Bu benim dünyam değildi!

:)

21 Mayıs 2010 Cuma

Rastgele Mazoşist

Zamanı bu kadar bol ve rahat bulmuşken hala sıkışmak, yetiştirememek, yetişememek ve can sıkıntısı... "Bunalım" kelimesinin anlamı bu olmalı. Bunaldım yine her şeyden -daha doğrusu bir çok şeyden- ve istiyorum yine apayrı yerlerde olmayı. Şımarıklık belki, tatminsizlik, huysuzluk, kapris, her zaman farklı bir mükemmellik arayışı... Evet evet, bunların hepsi kişiliğimin birer parçası, yargılanabilir miyim? Yargılayabilecek kadar düzgün birileri var mı etrafta?
***
Sessizlik... Yağmur öncesi ve sonrası sendromlar... Uyumak zorunda hissetmek ama uykunun olmaması... Tüm günü yatakta ya da dışarıda geçirmek... Bunlar normal olmamalı. Anormal olan ben miyim yoksa zaman mı? Her şeyin çok düzgün gitmesi ya da tamamen b.ktan olması anormal evet. Ortalarda bir yerlerde olmanın ruhumu tatmin etmediği de çok açık. Ya çok mutlu olmalıyım, ya da çok mutsuz. Yaşadığım duyguların uçlarında olmalıyım, ya en dipte, ya en yukarıda. Bazen en depresif anlar bile duygusal tatminler yaşatır insana. Çünkü en büyük yaratıcılıklar bu anların birer hediyesidir. Yaşadıklarınız sizi depresifleştirir, depresifleştikçe üretmeye başlarsınız, ürettikçe daha da çok depresifleşirsiniz...ta ki yeterli süre geçene kadar.
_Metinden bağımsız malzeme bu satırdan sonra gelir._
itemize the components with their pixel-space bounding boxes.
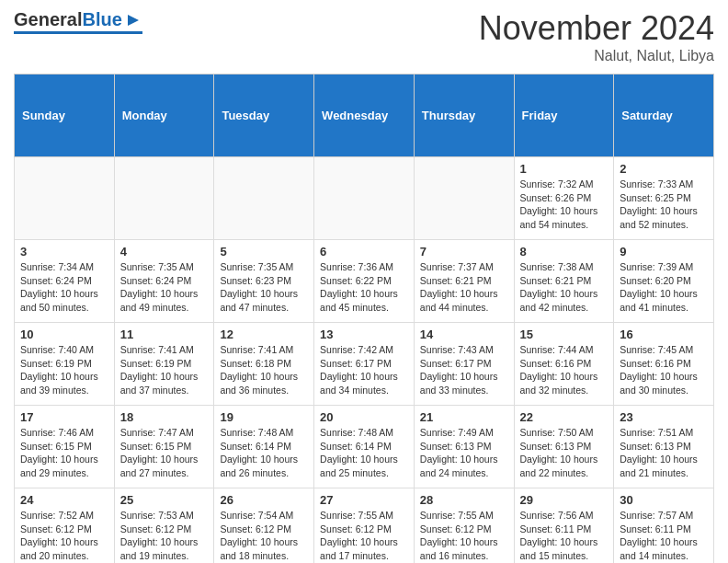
day-number: 3 [20,245,108,259]
day-info: Sunrise: 7:35 AMSunset: 6:24 PMDaylight:… [120,260,209,315]
day-number: 30 [620,493,708,507]
calendar-cell-w2-d1: 3Sunrise: 7:34 AMSunset: 6:24 PMDaylight… [15,240,115,323]
logo-blue-text: Blue [82,9,121,30]
col-wednesday: Wednesday [314,75,415,157]
calendar-cell-w3-d4: 13Sunrise: 7:42 AMSunset: 6:17 PMDayligh… [314,323,415,406]
calendar-cell-w4-d4: 20Sunrise: 7:48 AMSunset: 6:14 PMDayligh… [314,406,415,488]
calendar-cell-w3-d2: 11Sunrise: 7:41 AMSunset: 6:19 PMDayligh… [114,323,214,406]
col-saturday: Saturday [614,75,714,157]
day-info: Sunrise: 7:36 AMSunset: 6:22 PMDaylight:… [320,260,408,315]
calendar-cell-w2-d3: 5Sunrise: 7:35 AMSunset: 6:23 PMDaylight… [214,240,314,323]
day-number: 29 [520,493,609,507]
calendar-cell-w2-d5: 7Sunrise: 7:37 AMSunset: 6:21 PMDaylight… [414,240,514,323]
calendar-cell-w5-d3: 26Sunrise: 7:54 AMSunset: 6:12 PMDayligh… [214,488,314,564]
day-number: 9 [620,245,708,259]
day-info: Sunrise: 7:43 AMSunset: 6:17 PMDaylight:… [420,343,508,397]
calendar-cell-w3-d3: 12Sunrise: 7:41 AMSunset: 6:18 PMDayligh… [214,323,314,406]
title-section: November 2024 Nalut, Nalut, Libya [479,9,714,64]
calendar-cell-w5-d6: 29Sunrise: 7:56 AMSunset: 6:11 PMDayligh… [514,488,614,564]
location-subtitle: Nalut, Nalut, Libya [479,48,714,64]
calendar-cell-w3-d6: 15Sunrise: 7:44 AMSunset: 6:16 PMDayligh… [514,323,614,406]
day-info: Sunrise: 7:40 AMSunset: 6:19 PMDaylight:… [20,343,108,397]
day-number: 12 [220,327,308,341]
day-number: 26 [220,493,308,507]
day-info: Sunrise: 7:49 AMSunset: 6:13 PMDaylight:… [420,426,508,480]
calendar-cell-w2-d2: 4Sunrise: 7:35 AMSunset: 6:24 PMDaylight… [114,240,214,323]
calendar-cell-w5-d2: 25Sunrise: 7:53 AMSunset: 6:12 PMDayligh… [114,488,214,564]
day-info: Sunrise: 7:47 AMSunset: 6:15 PMDaylight:… [120,426,209,480]
calendar-cell-w5-d1: 24Sunrise: 7:52 AMSunset: 6:12 PMDayligh… [15,488,115,564]
day-info: Sunrise: 7:41 AMSunset: 6:19 PMDaylight:… [120,343,209,397]
calendar-cell-w4-d5: 21Sunrise: 7:49 AMSunset: 6:13 PMDayligh… [414,406,514,488]
day-info: Sunrise: 7:51 AMSunset: 6:13 PMDaylight:… [620,426,708,480]
calendar-cell-w5-d4: 27Sunrise: 7:55 AMSunset: 6:12 PMDayligh… [314,488,415,564]
day-number: 2 [620,162,708,176]
day-info: Sunrise: 7:52 AMSunset: 6:12 PMDaylight:… [20,509,108,563]
day-info: Sunrise: 7:50 AMSunset: 6:13 PMDaylight:… [520,426,609,480]
calendar-cell-w3-d7: 16Sunrise: 7:45 AMSunset: 6:16 PMDayligh… [614,323,714,406]
day-number: 5 [220,245,308,259]
col-monday: Monday [114,75,214,157]
calendar-cell-w1-d1 [15,157,115,240]
day-info: Sunrise: 7:56 AMSunset: 6:11 PMDaylight:… [520,509,609,563]
day-info: Sunrise: 7:55 AMSunset: 6:12 PMDaylight:… [420,509,508,563]
col-friday: Friday [514,75,614,157]
calendar-cell-w3-d1: 10Sunrise: 7:40 AMSunset: 6:19 PMDayligh… [15,323,115,406]
day-number: 22 [520,410,609,424]
day-number: 10 [20,327,108,341]
day-number: 17 [20,410,108,424]
calendar-cell-w1-d7: 2Sunrise: 7:33 AMSunset: 6:25 PMDaylight… [614,157,714,240]
calendar-cell-w4-d6: 22Sunrise: 7:50 AMSunset: 6:13 PMDayligh… [514,406,614,488]
day-number: 6 [320,245,408,259]
page-header: General Blue November 2024 Nalut, Nalut,… [14,9,714,64]
calendar-cell-w4-d7: 23Sunrise: 7:51 AMSunset: 6:13 PMDayligh… [614,406,714,488]
logo-arrow-icon [124,11,142,29]
col-tuesday: Tuesday [214,75,314,157]
day-number: 28 [420,493,508,507]
calendar-table: Sunday Monday Tuesday Wednesday Thursday… [14,74,714,563]
col-thursday: Thursday [414,75,514,157]
calendar-cell-w1-d2 [114,157,214,240]
day-number: 11 [120,327,209,341]
day-number: 27 [320,493,408,507]
day-info: Sunrise: 7:41 AMSunset: 6:18 PMDaylight:… [220,343,308,397]
day-info: Sunrise: 7:38 AMSunset: 6:21 PMDaylight:… [520,260,609,315]
day-number: 25 [120,493,209,507]
day-info: Sunrise: 7:44 AMSunset: 6:16 PMDaylight:… [520,343,609,397]
calendar-week-3: 10Sunrise: 7:40 AMSunset: 6:19 PMDayligh… [15,323,714,406]
calendar-cell-w2-d6: 8Sunrise: 7:38 AMSunset: 6:21 PMDaylight… [514,240,614,323]
day-number: 13 [320,327,408,341]
day-info: Sunrise: 7:57 AMSunset: 6:11 PMDaylight:… [620,509,708,563]
day-info: Sunrise: 7:39 AMSunset: 6:20 PMDaylight:… [620,260,708,315]
day-info: Sunrise: 7:32 AMSunset: 6:26 PMDaylight:… [520,178,609,232]
day-number: 8 [520,245,609,259]
calendar-week-2: 3Sunrise: 7:34 AMSunset: 6:24 PMDaylight… [15,240,714,323]
day-info: Sunrise: 7:33 AMSunset: 6:25 PMDaylight:… [620,178,708,232]
day-info: Sunrise: 7:55 AMSunset: 6:12 PMDaylight:… [320,509,408,563]
calendar-cell-w3-d5: 14Sunrise: 7:43 AMSunset: 6:17 PMDayligh… [414,323,514,406]
day-info: Sunrise: 7:45 AMSunset: 6:16 PMDaylight:… [620,343,708,397]
calendar-cell-w4-d1: 17Sunrise: 7:46 AMSunset: 6:15 PMDayligh… [15,406,115,488]
day-number: 4 [120,245,209,259]
day-info: Sunrise: 7:37 AMSunset: 6:21 PMDaylight:… [420,260,508,315]
calendar-cell-w1-d4 [314,157,415,240]
day-number: 7 [420,245,508,259]
calendar-cell-w4-d2: 18Sunrise: 7:47 AMSunset: 6:15 PMDayligh… [114,406,214,488]
calendar-cell-w5-d7: 30Sunrise: 7:57 AMSunset: 6:11 PMDayligh… [614,488,714,564]
calendar-cell-w2-d4: 6Sunrise: 7:36 AMSunset: 6:22 PMDaylight… [314,240,415,323]
svg-marker-0 [128,15,139,26]
day-number: 1 [520,162,609,176]
calendar-cell-w4-d3: 19Sunrise: 7:48 AMSunset: 6:14 PMDayligh… [214,406,314,488]
day-info: Sunrise: 7:34 AMSunset: 6:24 PMDaylight:… [20,260,108,315]
day-number: 21 [420,410,508,424]
day-number: 16 [620,327,708,341]
logo-general-text: General [14,9,82,30]
day-info: Sunrise: 7:35 AMSunset: 6:23 PMDaylight:… [220,260,308,315]
day-number: 18 [120,410,209,424]
day-number: 23 [620,410,708,424]
day-info: Sunrise: 7:54 AMSunset: 6:12 PMDaylight:… [220,509,308,563]
day-number: 19 [220,410,308,424]
calendar-cell-w1-d6: 1Sunrise: 7:32 AMSunset: 6:26 PMDaylight… [514,157,614,240]
day-number: 24 [20,493,108,507]
day-info: Sunrise: 7:48 AMSunset: 6:14 PMDaylight:… [320,426,408,480]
Ondan sonra yüzeye doğru bir yolculuk başlar -ki en kötü hissettiğiniz anlar aslında o anlardır, yaratıcılığınız gitmiştir, tamamıyla mükemmel değilsinizdir ve normal kelimesinin sizi tanımlıyor olmasından nefret edersiniz- yüzeye varana kadar sancılar hissedilir ruhta; fakat pek az insan yüzeyi görüp mükemmel doyumu yaşayabilir... Çoğu insan sancılı süreçte kendini yine bırakır, salar aşağıya ve düşüşünü büyük bir zevkle izledikten sonra en dipteki yaratıcılığıyla mazoşist bir mutluluk meyvesi yedirir çevresindekilere...
***
Her şey serim, düğüm, çözüm değildir bazen. Girişi olan paragraflarda gelişme olmadan sonuca gitmek zorunda kalır insan arada. Kimi zaman da gelişmeden ibarettir tüm kavram. Aslında kavramın ne olduğu hiç ama hiç önemli değil. Kavram olmadan da kavranabilir, tıpkı göz olmadan görülüp kulak olmadan duyulabildiği gibi... Ten olmadan da dokunabilir insan, rüzgarı hissedebilir, cildini okşamasa da.
***
Bir keresinde sormuştum ihtiyara, "tekrar bozulacağını bile bile neden toplarız her sabah yatağımızı?"... "Tekrar kirleneceğini bile bile neden yıkıyorsan çamaşırlarını, ya da tekrar bozulacağını bildiğin halde neden yaptırıyorsan radyonu, o yüzden" diye cevaplamıştı. Düşündükçe felsefik bir cevap olduğunu anladım zamanla. Bu tekrar unutacağımı bile bile öğrenmeye çalışmak derste gördüğüm şeyleri, yine düşeceğimi bile bile bisiklete binmek, döneceğimi bile bile kaybolmak etraftan bir süreliğine, biteceğini bile bile başlamak bazı şeylere, ve acıyacağını bildiğim halde yine saplamak farazi bıçağı vücuduma... Ya bu düzenin kendisi, ya da düzen aslında mazoşist olmaya zorluyor bizi... Evet, bile bile de olsa yapıyoruz, yapmaya mecburuz, bu şekilde daha iyi hissedeceğimizi düşünüyoruz çünkü... Doğal ortamında bir insan hayal ediyorum bazen, yapar mıydı aynı şeyleri?